The Orchestrator must not need raw repository filesystem reads, shell execution, or direct Git merge authority to perform control-plane routing.
## Migration stance
v0 implementation should support three modes conceptually:
1. `filesystem_read_through`: current `.yoi/tickets` and `.yoi/objectives` remain authority; DB holds runtime/projection tables.
2. `imported_projection`: filesystem records are imported into DB read models, but filesystem remains the write authority.
3. `db_authority`: Ticket/Objective write path moves to DB; filesystem export becomes compatibility/export snapshot.
This Ticket designs the schema target and can implement non-breaking migrations, but it does not require switching active authority to DB.
## Minimal implementation guidance
If implementation is included in this Ticket, prefer a small non-breaking migration:
- Keep Host/Worker API as live runtime views in v0.
- Add explicit schema versioning.
- Add tables that are safe to create empty: `repositories`, `ticket_targets`, `ticket_target_paths`, `ticket_worker_links`, `artifacts`, `audit_events`.
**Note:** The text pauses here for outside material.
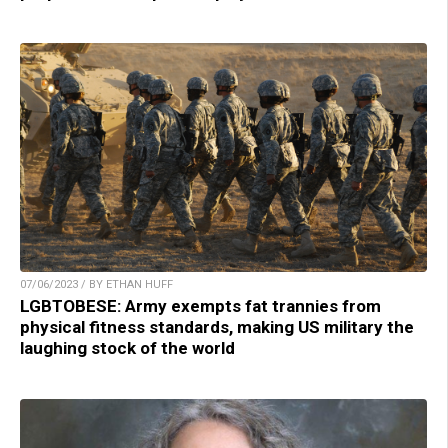
07/06/2023 / BY ETHAN HUFF
LGBTOBESE: Army exempts fat trannies from
physical fitness standards, making US military the
laughing stock of the world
- Keep existing filesystem read APIs working.
- Do not create a full `actors` table in v0.
- Do not create `hosts` / `workers` canonical tables in v0.
- Do not create a separate `runs` table in v0; use structured Ticket events and TicketWorkerLink relationships.
## Implementation alignment notes
The `yoi-workspace-server` SQLite bootstrap migration implements this v0 schema as schema version 2. Fresh databases create the typed tables listed above and deliberately do not create canonical `runs`, `hosts`, `workers`, `actors`, or check/validation result tables. Host and Worker HTTP read APIs remain live runtime views backed by local inspection, not DB tables.
For databases created by the earlier workspace-server bootstrap, migration version 2 preserves old `workspaces`, `repositories`, `runs`, `artifacts`, `ticket_projections`, and `objective_projections` data by renaming those tables to `legacy_workspaces`, `legacy_repositories`, `legacy_runs`, `legacy_artifacts`, `legacy_ticket_projections`, and `legacy_objective_projections`, then creating the v0 typed tables. Existing legacy workspace rows are copied into the canonical v0 `workspaces` table with `state = active` when the old row had no typed state. The legacy names are compatibility preservation only and are not canonical schema tables or active write authority.